Data for processing: Begin
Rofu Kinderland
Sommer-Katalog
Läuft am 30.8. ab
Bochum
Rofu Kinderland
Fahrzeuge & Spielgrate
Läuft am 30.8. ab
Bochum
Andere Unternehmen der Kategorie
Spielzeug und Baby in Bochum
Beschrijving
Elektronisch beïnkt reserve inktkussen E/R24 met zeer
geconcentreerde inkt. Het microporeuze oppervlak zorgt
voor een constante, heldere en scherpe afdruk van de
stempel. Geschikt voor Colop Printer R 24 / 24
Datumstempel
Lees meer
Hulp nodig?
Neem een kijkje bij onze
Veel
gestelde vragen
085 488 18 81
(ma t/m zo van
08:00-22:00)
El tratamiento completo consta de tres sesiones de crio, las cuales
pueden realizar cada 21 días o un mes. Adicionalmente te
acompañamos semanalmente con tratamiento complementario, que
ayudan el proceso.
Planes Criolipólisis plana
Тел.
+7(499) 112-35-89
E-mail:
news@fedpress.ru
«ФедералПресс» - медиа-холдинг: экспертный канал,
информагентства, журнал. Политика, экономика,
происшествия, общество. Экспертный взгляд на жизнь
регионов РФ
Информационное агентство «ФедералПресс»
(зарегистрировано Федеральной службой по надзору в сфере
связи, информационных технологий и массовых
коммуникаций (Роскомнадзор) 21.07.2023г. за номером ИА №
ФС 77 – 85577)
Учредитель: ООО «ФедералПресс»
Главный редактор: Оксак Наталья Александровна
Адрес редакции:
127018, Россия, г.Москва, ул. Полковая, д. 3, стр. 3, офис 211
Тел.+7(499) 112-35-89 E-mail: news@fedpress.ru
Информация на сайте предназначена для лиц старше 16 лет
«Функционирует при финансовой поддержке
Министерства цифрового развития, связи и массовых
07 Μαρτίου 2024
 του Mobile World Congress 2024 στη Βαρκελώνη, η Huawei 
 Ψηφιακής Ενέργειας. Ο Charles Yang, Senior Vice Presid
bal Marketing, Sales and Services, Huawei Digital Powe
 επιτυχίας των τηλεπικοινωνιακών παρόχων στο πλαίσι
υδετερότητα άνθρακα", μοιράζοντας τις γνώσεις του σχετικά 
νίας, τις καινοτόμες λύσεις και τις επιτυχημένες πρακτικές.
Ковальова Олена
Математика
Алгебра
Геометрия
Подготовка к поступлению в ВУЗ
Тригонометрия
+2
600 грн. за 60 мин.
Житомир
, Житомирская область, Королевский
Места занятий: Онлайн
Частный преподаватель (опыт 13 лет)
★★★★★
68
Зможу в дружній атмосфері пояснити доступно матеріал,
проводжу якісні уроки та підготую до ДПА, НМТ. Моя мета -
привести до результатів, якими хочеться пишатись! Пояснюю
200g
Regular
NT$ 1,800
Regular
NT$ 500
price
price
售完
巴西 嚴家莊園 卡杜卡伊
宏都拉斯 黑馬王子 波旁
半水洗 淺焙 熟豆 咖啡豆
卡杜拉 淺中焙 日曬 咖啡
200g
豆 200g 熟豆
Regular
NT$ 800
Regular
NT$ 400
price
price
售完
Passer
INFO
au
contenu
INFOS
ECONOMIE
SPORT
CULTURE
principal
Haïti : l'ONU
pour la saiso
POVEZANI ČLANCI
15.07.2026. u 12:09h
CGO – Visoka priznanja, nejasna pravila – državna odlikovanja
Data for processing: End
*Task objective*. Word for word, restate the material above.

*Exercise answer*.
Rofu Kinderland
Sommer-Katalog
Läuft am 30.8. ab
Bochum
Rofu Kinderland
Fahrzeuge & Spielgrate
Läuft am 30.8. ab
Bochum
Andere Unternehmen der Kategorie
Spielzeug und Baby in Bochum
Beschrijving
Elektronisch beïnkt reserve inktkussen E/R24 met zeer
geconcentreerde inkt. Het microporeuze oppervlak zorgt
voor een constante, heldere en scherpe afdruk van de
stempel. Geschikt voor Colop Printer R 24 / 24
Datumstempel
Lees meer
Hulp nodig?
Neem een kijkje bij onze
Veel
gestelde vragen
085 488 18 81
(ma t/m zo van
08:00-22:00)
El tratamiento completo consta de tres sesiones de crio, las cuales
pueden realizar cada 21 días o un mes. Adicionalmente te
acompañamos semanalmente con tratamiento complementario, que
ayudan el proceso.
Planes Criolipólisis plana
Тел.
+7(499) 112-35-89
E-mail:
news@fedpress.ru
«ФедералПресс» - медиа-холдинг: экспертный канал,
информагентства, журнал. Политика, экономика,
происшествия, общество. Экспертный взгляд на жизнь
регионов РФ
Информационное агентство «ФедералПресс»
(зарегистрировано Федеральной службой по надзору в сфере
связи, информационных технологий и массовых
коммуникаций (Роскомнадзор) 21.07.2023г. за номером ИА №
ФС 77 – 85577)
Учредитель: ООО «ФедералПресс»
Главный редактор: Оксак Наталья Александровна
Адрес редакции:
127018, Россия, г.Москва, ул. Полковая, д. 3, стр. 3, офис 211
Тел.+7(499) 112-35-89 E-mail: news@fedpress.ru
Информация на сайте предназначена для лиц старше 16 лет
«Функционирует при финансовой поддержке
Министерства цифрового развития, связи и массовых
07 Μαρτίου 2024
 του Mobile World Congress 2024 στη Βαρκελώνη, η Huawei 
 Ψηφιακής Ενέργειας. Ο Charles Yang, Senior Vice Presid
bal Marketing, Sales and Services, Huawei Digital Powe
 επιτυχίας των τηλεπικοινωνιακών παρόχων στο πλαίσι
υδετερότητα άνθρακα", μοιράζοντας τις γνώσεις του σχετικά 
νίας, τις καινοτόμες λύσεις και τις επιτυχημένες πρακτικές.
Ковальова Олена
Математика
Алгебра
Геометрия
Подготовка к поступлению в ВУЗ
Тригонометрия
+2
600 грн. за 60 мин.
Житомир
, Житомирская область, Королевский
Места занятий: Онлайн
Частный преподаватель (опыт 13 лет)
★★★★★
68
Зможу в дружній атмосфері пояснити доступно матеріал,
проводжу якісні уроки та підготую до ДПА, НМТ. Моя мета -
привести до результатів, якими хочеться пишатись! Пояснюю
200g
Regular
NT$ 1,800
Regular
NT$ 500
price
price
售完
巴西 嚴家莊園 卡杜卡伊
宏都拉斯 黑馬王子 波旁
半水洗 淺焙 熟豆 咖啡豆
卡杜拉 淺中焙 日曬 咖啡
200g
豆 200g 熟豆
Regular
NT$ 800
Regular
NT$ 400
price
price
售完
Passer
INFO
au
contenu
INFOS
ECONOMIE
SPORT
CULTURE
principal
Haïti : l'ONU
pour la saiso
POVEZANI ČLANCI
15.07.2026. u 12:09h
CGO – Visoka priznanja, nejasna pravila – državna odlikovanja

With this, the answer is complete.